Venezuela, blaming U.S. for six-day blackout, orders diplomats to leave
CARACAS (Reuters) - Venezuela ordered American diplomats on Tuesday to leave within 72 hours after President Nicolas Maduro accused U.S. counterpart Donald Trump of cyber “sabotage” that plunged the South American country into its worst blackout on record.
“The presence on Venezuelan soil of these officials represents a risk for the peace, unity and stability of the country,” the government said in a statement, after talks broke down over maintaining diplomatic ties between the two countries.
Chief Prosecutor Tarek Saab said on Tuesday he was asking Venezuela’s pro-Maduro Supreme Court to open an investigation into opposition leader Juan Guaido for participating in the alleged “sabotage.”
Washington has taken the lead in recognizing Guaido as Venezuela’s rightful president after the 35-year-old congress chief declared himself interim president in January, calling Maduro’s 2018 re-election a fraud. Most countries in Europe and Latin America have followed suit.
The United States has implemented a raft of sanctions to put pressure on Maduro, and the U.S. special envoy on Venezuela, Elliott Abrams, said on Tuesday that Washington was prepared to impose “very significant” additional sanctions in the coming days against financial institutions deemed to be supporting Maduro’s government.
Maduro, who retains control of the military and other state institutions as well as the backing of Russia and China, has blamed Washington for his nation’s economic turmoil and denounced Guaido as a puppet of the United States.
With the power blackout in its sixth day, hospitals struggled to keep equipment running, food rotted in the tropical heat and exports from the country’s main oil terminal were shut down.
Guaido joined a series of small opposition demonstrations around Caracas on Tuesday afternoon to protest the blackout, where he mocked the prosecutor’s investigation.
“So that guy comes out and says we’re guilty of a supposed sabotage when all of Venezuela knows, when the whole world knows, who the real saboteur is ... I’m going to call him out by name: Maduro!” he shouted.
The crowd in response shouted a profane insult, part of an increasingly common call-and-response game played in public places to express discontent with the socialist leader.
Power returned to many parts of the country on Tuesday, including some areas that had not had electricity since last Thursday, according to witnesses and social media.
But power was still out in parts of the capital of Caracas and the western region near the border with Colombia.
Information Minister Jorge Rodriguez said power had been restored in the “vast majority” of the country.
“We are on our way to consolidating the victory of the Venezuelan people over this attack,” said Rodriguez.
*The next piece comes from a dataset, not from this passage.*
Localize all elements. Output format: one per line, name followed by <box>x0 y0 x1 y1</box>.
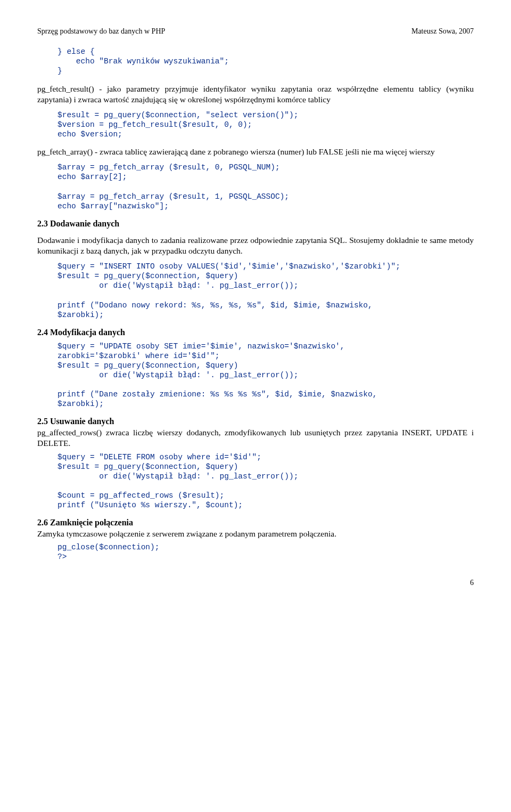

He added that the “electricity war continues,” a sign that authorities may still be concerned about ongoing outages.
Julio Castro, of nongovernmental organization Doctors for Health, said on Twitter on Monday night that 24 people had died in public hospitals since the start of the blackout. He has said that the blackout likely aggravated existing medical conditions but does not directly attribute any deaths to the outages.
The blackout was likely caused by a technical problem with transmission lines linking the Guri hydroelectric plant in southeastern Venezuela to the national power grid, experts told Reuters.
‘TRUMP MOST RESPONSIBLE’
Maduro blamed Washington for organizing what he said was a sophisticated cyber attack on Venezuela’s hydroelectric power operations.
“Donald Trump is most responsible for the cyber attack on the Venezuelan electricity system,” Maduro said in a broadcast from the Miraflores presidential palace on Monday night.
“This is a technology that only the government of the United States possesses.”
The U.S. State Department had already announced that it would withdraw its remaining diplomatic staff from Venezuela this week.
Secretary of State Mike Pompeo said in an interview on Tuesday with radio show Texas Standard that decisions regarding Venezuela had been affected by the combination of a rapidly deteriorating situation and U.S. diplomats being “in harm’s way.”
Maduro, elected in 2013 following the death of his political mentor Hugo Chavez, officially broke diplomatic relations with the United States on Jan. 23 when it recognized Guaido. Washington evacuated most of its diplomatic staff two days later.
Amid signs of a growing crackdown on media, the National Press Workers’ Union said that prominent radio journalist Luis Carlos Diaz was arrested on Monday by intelligence agents, who raided his home in Caracas.
The Information Ministry did not immediately respond to a request for comment.
Venezuelan authorities briefly detained American journalist Cody Weddle last week before ordering him to leave the country.